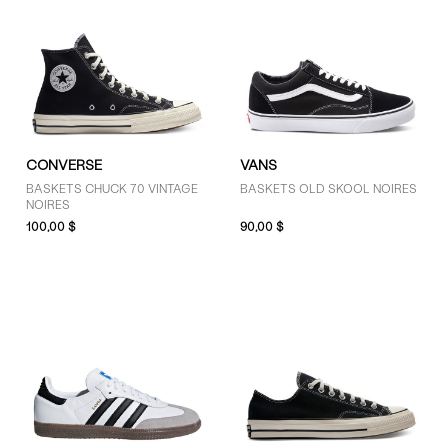
CONVERSE
VANS
BASKETS CHUCK 70 VINTAGE
BASKETS OLD SKOOL NOIRES
NOIRES
100,00 $
90,00 $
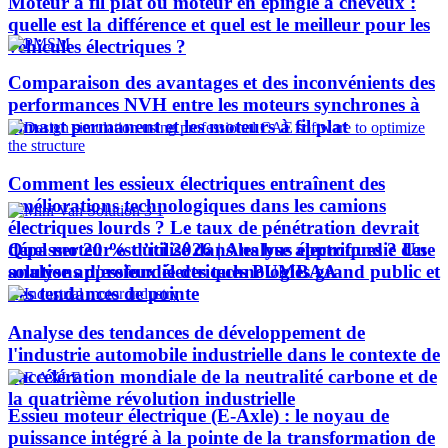
Moteur à fil plat ou moteur en épingle à cheveux :
quelle est la différence et quel est le meilleur pour les
véhicules électriques ?
Comparaison des avantages et des inconvénients des
performances NVH entre les moteurs synchrones à
aimant permanent et les moteurs à fil plat
Comment les essieux électriques entraînent des
améliorations technologiques dans les camions
électriques lourds ? Le taux de pénétration devrait
Quel moteur est utilisé dans les bus électriques ? Une
dépasser 20 % d’ici 2026 | Analyse approfondie des
analyse approfondie des technologies grand public et
solutions d'essieux électriques PUMBAA
des tendances de pointe
Analyse des tendances de développement de
l'industrie automobile industrielle dans le contexte de
l'accélération mondiale de la neutralité carbone et de
la quatrième révolution industrielle
Essieu moteur électrique (E-Axle) : le noyau de
puissance intégré à la pointe de la transformation de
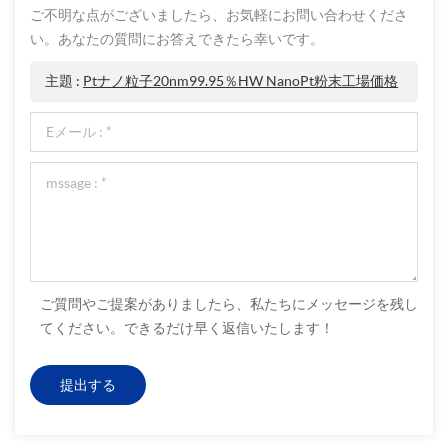
ご不明な点がございましたら、お気軽にお問い合わせくださ
い。あなたの質問にお答えできたら幸いです。
主題 :
Ptナノ粒子20nm99.95％HW NanoPt粉末工場価格
ご質問やご提案がありましたら、私たちにメッセージを残し
てください。できるだけ早く返信いたします！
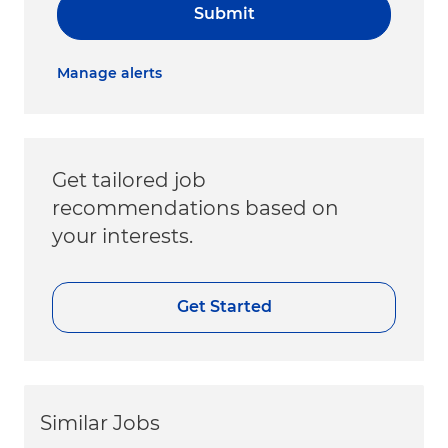
Submit
Manage alerts
Get tailored job
recommendations based on
your interests.
Get Started
Similar Jobs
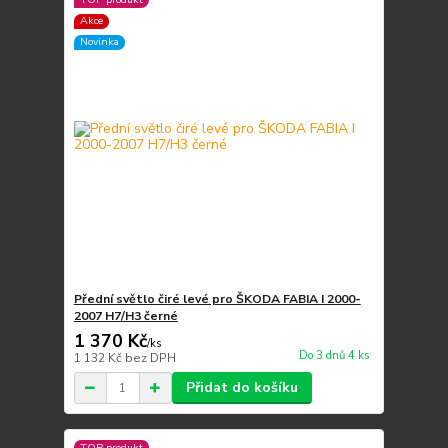
Akce
Novinka
Přední světlo čiré levé pro ŠKODA FABIA I 2000-
2007 H7/H3 černé
1 370 Kč
/
ks
Do 3 dnů 4 ks
1 132 Kč
bez DPH
Přidat do košíku
TOP produkt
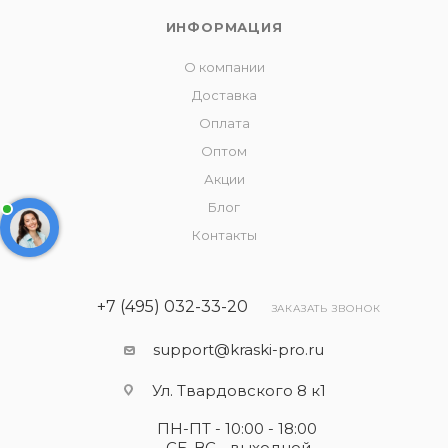
ИНФОРМАЦИЯ
О компании
Доставка
Оплата
Оптом
Акции
Блог
Контакты
+7 (495) 032-33-20
ЗАКАЗАТЬ ЗВОНОК
support@kraski-pro.ru
Ул. Твардовского 8 к1
ПН-ПТ - 10:00 - 18:00
СБ-ВС - выходной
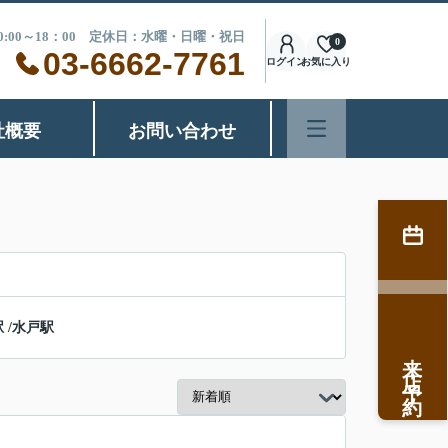
0:00～18：00 定休日：水曜・日曜・祝日
0
03-6662-7761
ログイン
お気に入り
社概要
お問い合わせ
駅
/
水戸駅
来店予約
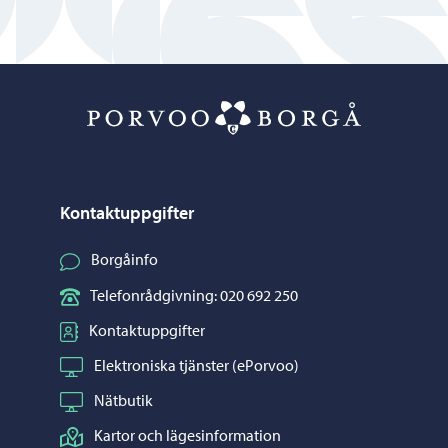
Porvoo – Gå ti
Kontaktuppgifter
Borgåinfo
Telefonrådgivning: 020 692 250
Kontaktuppgifter
Elektroniska tjänster (ePorvoo)
Nätbutik
Kartor och lägesinformation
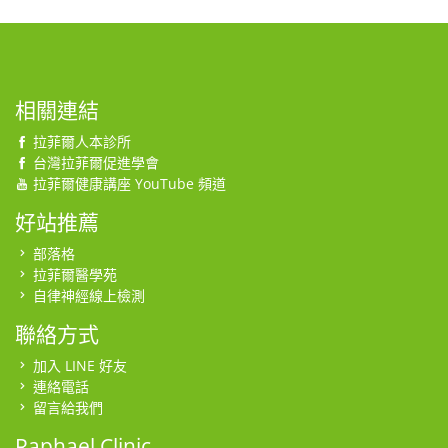
相關連結
拉菲爾人本診所
台灣拉菲爾促進學會
拉菲爾健康講座 YouTube 頻道
好站推薦
部落格
拉菲爾醫學苑
自律神經線上檢測
聯絡方式
加入 LINE 好友
連絡電話
留言給我們
Raphael Clinic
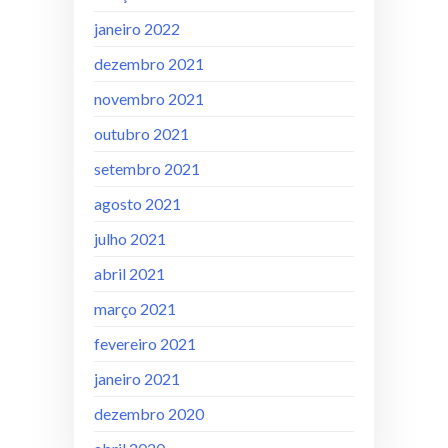
janeiro 2022
dezembro 2021
novembro 2021
outubro 2021
setembro 2021
agosto 2021
julho 2021
abril 2021
março 2021
fevereiro 2021
janeiro 2021
dezembro 2020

==*==

TASK BRIEF:
Count the lines above that contain the word "approfondie". Give only the number.

RESPONSE AREA:
2